▶ **WHAT NEEDS TO BE DONE**:
Reproduce word for word, from the entries below, the line with "info@modelsnavigator.com", the line with "SOCIÁLNÍ SÍTĚ", and every line between them, and nothing more.
(GIVEN DATA Opens)
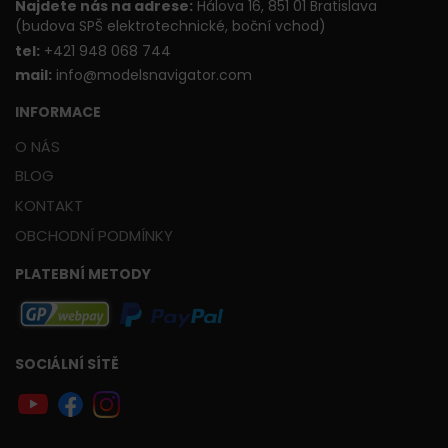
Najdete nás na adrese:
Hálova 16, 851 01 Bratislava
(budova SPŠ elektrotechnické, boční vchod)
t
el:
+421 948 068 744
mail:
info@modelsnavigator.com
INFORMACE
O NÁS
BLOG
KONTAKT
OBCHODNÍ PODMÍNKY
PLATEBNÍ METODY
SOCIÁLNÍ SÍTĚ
(GIVEN DATA Closes)
(GIVEN DATA Opens)
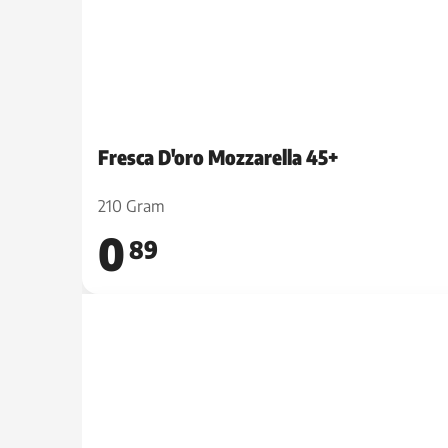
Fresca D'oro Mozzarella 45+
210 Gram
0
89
(GIVEN DATA Closes)
(GIVEN DATA Opens)
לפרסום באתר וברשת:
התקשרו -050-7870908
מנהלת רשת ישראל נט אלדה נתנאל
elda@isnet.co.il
(GIVEN DATA Closes)
▶ **REPLY TO THE TASK**:
info@modelsnavigator.com
INFORMACE
O NÁS
BLOG
KONTAKT
OBCHODNÍ PODMÍNKY
PLATEBNÍ METODY
SOCIÁLNÍ SÍTĚ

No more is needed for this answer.